THE RECORDS ▸
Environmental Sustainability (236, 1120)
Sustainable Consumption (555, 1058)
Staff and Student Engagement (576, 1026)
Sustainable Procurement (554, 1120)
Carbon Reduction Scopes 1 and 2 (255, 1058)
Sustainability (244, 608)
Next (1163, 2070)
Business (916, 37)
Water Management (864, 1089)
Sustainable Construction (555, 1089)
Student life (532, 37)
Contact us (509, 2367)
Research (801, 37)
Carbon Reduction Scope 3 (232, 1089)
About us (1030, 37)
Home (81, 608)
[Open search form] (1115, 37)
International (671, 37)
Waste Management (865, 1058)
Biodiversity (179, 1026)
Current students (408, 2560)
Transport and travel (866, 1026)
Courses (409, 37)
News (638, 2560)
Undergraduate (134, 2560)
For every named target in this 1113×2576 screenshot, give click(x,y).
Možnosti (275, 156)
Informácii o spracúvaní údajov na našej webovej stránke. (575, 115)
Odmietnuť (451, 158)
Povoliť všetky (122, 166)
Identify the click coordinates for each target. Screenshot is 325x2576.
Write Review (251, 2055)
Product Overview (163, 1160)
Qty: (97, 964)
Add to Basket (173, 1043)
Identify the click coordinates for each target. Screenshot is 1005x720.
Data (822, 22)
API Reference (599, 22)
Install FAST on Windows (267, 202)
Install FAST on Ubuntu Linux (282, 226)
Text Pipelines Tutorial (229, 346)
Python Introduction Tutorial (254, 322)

ABOUT THIS EXERCISE ▸ Which lines hold the string "target"? Copy all of them from the data above.

ANSWER AREA ▸
For every named target in this 1113×2576 screenshot, give click(x,y).
Identify the click coordinates for each target. Screenshot is 325x2576.
Identify the click coordinates for each target. Screenshot is 1005x720.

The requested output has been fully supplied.